Großbritannien

Zweistellige Inflation heizt Zins­spekulationen an

In Großbritannien reißt die Teuerungsrate schon jetzt die 10-Prozent-Marke. Das hatten die wenigsten Analysen auf der Rechnung. Was bedeutet das für die Bank of England?

Zweistellige Inflation heizt Zins­spekulationen an

rec Frankfurt

Die Inflation in Großbritannien hat bereits im Juli die 10-Prozent-Marke und somit einmal mehr die Markterwartungen übertroffen. Die höchste Teuerungsrate seit vier Jahrzehnten sorgt an den Finanzmärkten für Spekulationen, dass die Bank of England ihre Zinserhöhungen beschleunigt und verlängert. Analysten und Investoren rechnen nun fest damit, dass die Notenbank auf ihrer nächsten Sitzung im September den Leitzins abermals um mindestens einen halben Prozentpunkt anheben wird.

Mit der kräftigsten Zinserhöhung seit 27 Jahren haben die britischen Währungshüter den Leitzins vor zwei Wochen auf den momentanen Stand von 1,75 % gehievt. In diesem Zuge stimmten sie ihre Landsleute auf zweistellige Inflationsraten von in der Spitze 13 % ein. Dass es zu Beginn der zweiten Jahreshälfte bereits so weit ist, hatten indes die wenigsten Ökonomen auf der Rechnung.

Verbraucher mussten für Waren und Dienstleistungen im Juli 10,1 % mehr zahlen als vor einem Jahr. Der vom Statistikbüro ONS gemeldete Anstieg ist der stärkste seit Februar 1982. Von der Nachrichtenagentur Reuters befragte Ökonomen hatten im Schnitt mit 9,8% gerechnet. Im Juni lag die Inflationsrate bei 9,4%.
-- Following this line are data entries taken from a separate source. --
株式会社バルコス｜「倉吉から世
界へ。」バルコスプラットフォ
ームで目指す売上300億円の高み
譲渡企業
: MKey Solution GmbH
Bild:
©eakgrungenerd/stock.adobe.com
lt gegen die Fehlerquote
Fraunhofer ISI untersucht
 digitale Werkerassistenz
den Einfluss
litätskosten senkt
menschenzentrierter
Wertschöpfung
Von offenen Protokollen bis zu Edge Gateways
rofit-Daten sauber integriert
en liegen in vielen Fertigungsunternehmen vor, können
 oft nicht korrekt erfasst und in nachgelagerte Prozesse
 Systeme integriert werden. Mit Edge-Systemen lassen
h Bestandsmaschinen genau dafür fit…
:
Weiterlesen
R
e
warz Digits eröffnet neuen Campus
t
Der Preisdruck nimmt auf breiter Front zu, wie der Anstieg der Kern­inflationsrate von 5,8 % auf 6,2 % belegt. Hier bleiben die besonders hohen Preissteigerungen bei Energie und Lebensmitteln außen vor. Die Ökonomen der niederländischen Bank ING erklären das vor allem mit höheren Wohnkosten. Im Einzelhandel sind die Preise im Juli sogar um 12,3 % gestiegen.

Mehr Unheil für Verbraucher

Berenberg-Volkswirt Kallum Picke­ring sieht die britischen Verbraucher in einer „miserablen“ Lage. „Ein weiterer Inflationsanstieg in den kommenden Monaten in Verbindung mit einer Abschwächung des Lohnwachstums bei steigender Arbeitslosigkeit wird den Druck auf die Realeinkommen im Winter verschärfen“, befürchtet Pickering. Amtliche Daten zeigen, dass die Inflation trotz Lohnerhöhungen die Kaufkraft schmälert: Nominal sind die Gehälter zuletzt um 4,7% gestiegen, real – also nach Abzug der Inflation – um 4,1% gesunken.
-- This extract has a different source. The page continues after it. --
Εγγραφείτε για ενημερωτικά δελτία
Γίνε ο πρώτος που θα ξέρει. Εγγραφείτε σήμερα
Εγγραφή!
Die Briten müssen sich auf weitere Unbill einstellen: Der staatliche Preisdeckel für Energierechnungen wird voraussichtlich im Oktober steigen. Der Bank of America zufolge verschlechtert sich die Verbraucherstimmung seit Ende Juli wieder, während die Inflationserwartungen nach einer vorübergehenden Mäßigung anziehen. Als Reaktion auf die neuerliche Negativüberraschung haben die Analysten der US-Großbank ihre Inflationsprognosen nochmals angehoben und erwarten das Inflationshoch im Januar bei 14 %.
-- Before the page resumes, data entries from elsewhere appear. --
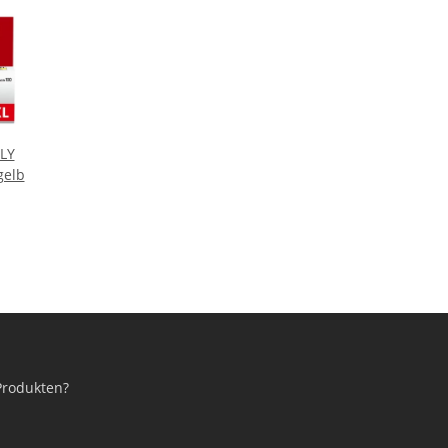
LY
gelb
Produkten?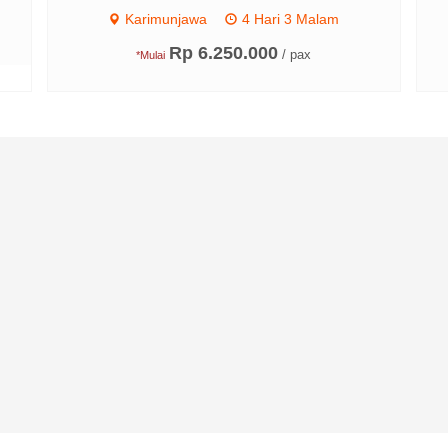
Karimunjawa
4 Hari 3 Malam
Rp 6.250.000
/ pax
*Mulai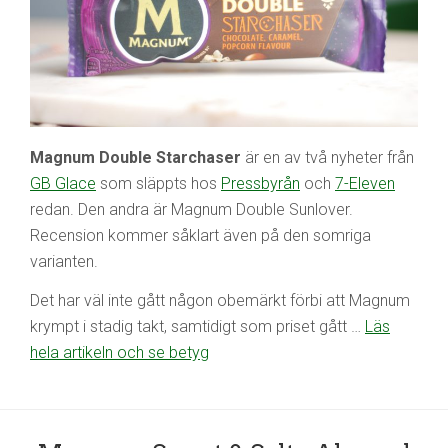
Magnum Double Starchaser
är en av två nyheter från
GB Glace
som släppts hos
Pressbyrån
och
7-Eleven
redan. Den andra är Magnum Double Sunlover.
Recension kommer såklart även på den somriga
varianten.
Det har väl inte gått någon obemärkt förbi att Magnum
krympt i stadig takt, samtidigt som priset gått …
Läs
hela artikeln och se betyg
Die Ökonomen der Bank of England warnen, dass die Inflation nur auf Kosten einer langen Rezession unter Kontrolle zu bringen sein wird. Sie prognostizieren, dass die Teuerungsrate ab nächstem Jahr stark zurückgehen wird. Die Notenbank steht wegen ihrer Geldpolitik und fehlerhafter Prognosen in der Kritik. Die Favoritin für die Nachfolge von Premierminister Boris Johnson, Liz Truss, stellt deswegen die Unabhängigkeit der Bank of England in Frage.

An den Geldmärkten preisen Investoren nun Zinserhöhungen über weitere 200 Basispunkte bis Mitte 2023 ein. Das würde bedeuten, dass der Leitzins auf 3,75% steigt. Während eine kräftige Zinserhöhung im September als ausgemachte Sache gilt, sind manche Ökonomen mit Blick auf November zurückhaltender: „Dies hängt stark von der finanzpolitischen Reaktion des neuen Premierministers im September ab“, stellt ING-Experte James Smith weitere Zinsschritte unter Vorbehalt.